CAPTION: Crew members from HMS Diamond conduct a contactless boat-landing exercise with HMAS Canberra personnel during Exercise Bersama Gold 21. Story by Captain Peter March. Photo by Petty Officer Christopher Szumlanski.
The small-boat training was conducted during Exercise Bersama Gold 21 (BG21).
Canberra’s deputy amphibious operations officer Captain Ashley Busatto said the training was important.
“For us, the integration with foreign forces is always something worth exercising,” Captain Busatto said.
“In particular, the small boats were coming from vessels that don’t regularly train with amphibious ships with a well dock, so it was a positive learning experience for them.
“Conversely, we normally receive Australian Navy and Army landing craft, so in this exercise, we also could practise different techniques and procedures and gain proficiency with other nation’s assets.”
BG21 was conducted with select Five Power Defence Arrangements (FPDA) countries. The FPDA countries are Australia, the United Kingdom, Malaysia, Singapore and New Zealand and this year marks the 50th anniversary of the FPDA.
BG21 is mainly a large-scale air and maritime training exercise, with concurrent yet delinked land workshops.
HMAS Canberra was the only landing helicopter dock taking part in the exercise.
Commanding Officer HMAS Canberra Captain Jace Hutchison said he was pleased to lend his ship’s capability to the training.

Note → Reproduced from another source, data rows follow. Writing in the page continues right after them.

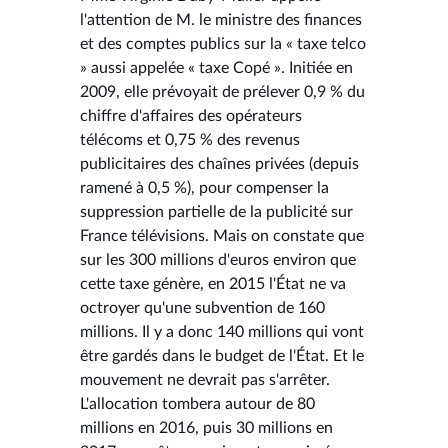
l'attention de M. le ministre des finances
et des comptes publics sur la « taxe telco
» aussi appelée « taxe Copé ». Initiée en
2009, elle prévoyait de prélever 0,9 % du
chiffre d'affaires des opérateurs
télécoms et 0,75 % des revenus
publicitaires des chaînes privées (depuis
ramené à 0,5 %), pour compenser la
suppression partielle de la publicité sur
France télévisions. Mais on constate que
sur les 300 millions d'euros environ que
cette taxe génère, en 2015 l'État ne va
octroyer qu'une subvention de 160
millions. Il y a donc 140 millions qui vont
être gardés dans le budget de l'État. Et le
mouvement ne devrait pas s'arrêter.
L'allocation tombera autour de 80
millions en 2016, puis 30 millions en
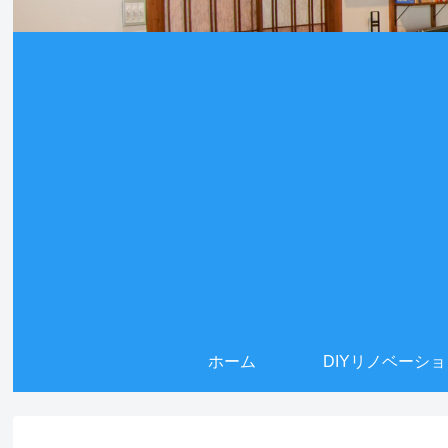
ホーム
DIYリノベーシ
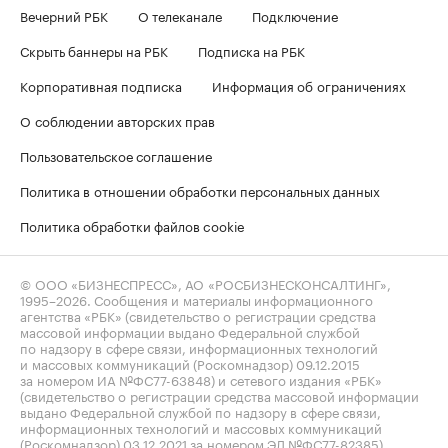
Вечерний РБК
О телеканале
Подключение
Скрыть баннеры на РБК
Подписка на РБК
Корпоративная подписка
Информация об ограничениях
О соблюдении авторских прав
Пользовательское соглашение
Политика в отношении обработки персональных данных
Политика обработки файлов cookie
© ООО «БИЗНЕСПРЕСС», АО «РОСБИЗНЕСКОНСАЛТИНГ»,
1995–2026
. Сообщения и материалы информационного
агентства «РБК» (свидетельство о регистрации средства
массовой информации выдано Федеральной службой
по надзору в сфере связи, информационных технологий
и массовых коммуникаций (Роскомнадзор) 09.12.2015
за номером ИА №ФС77-63848) и сетевого издания «РБК»
(свидетельство о регистрации средства массовой информации
выдано Федеральной службой по надзору в сфере связи,
информационных технологий и массовых коммуникаций
(Роскомнадзор) 03.12.2021 за номером ЭЛ №ФС77-82385)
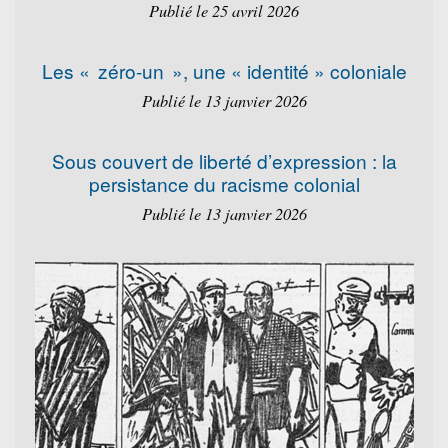
Publié le 25 avril 2026
Les « zéro-un », une « identité » coloniale
Publié le 13 janvier 2026
Sous couvert de liberté d’expression : la
persistance du racisme colonial
Publié le 13 janvier 2026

“It’s great to be able to engage and coordinate with global and regional security partners in this effort,” Captain Hutchison said.
“This kind of exercise enhances the interoperability and strengthens the professional relationships between the defence forces of the FPDA nations.”
In Canberra’s boat dock, the amphibious team made the best of the activity, even though COVID-19 restrictions prohibited the implementation of a shore-based component.
They rehearsed integration with the rigid hull inflatable boats and small boats of FPDA nations, practising the processes and procedures of receiving them in Canberra’s dock.
Canberra’s integral landing craft crews were also able to rehearse their skills, particularly dead-boat recoveries, engine-failure drills and launching and recovering Zodiacs and amphibious beach elements.
“The activity certainly achieved what we wanted, even down to all nations being able to conduct a gunnery exercise,” Captain Busatto said.
“All their sea boats were recovered through the well dock, and I was happy with the communications of all nations.
“In Canberra’s operations room, we knew exactly what each ship was doing and where their sea boats were, which made it easy to coordinate.”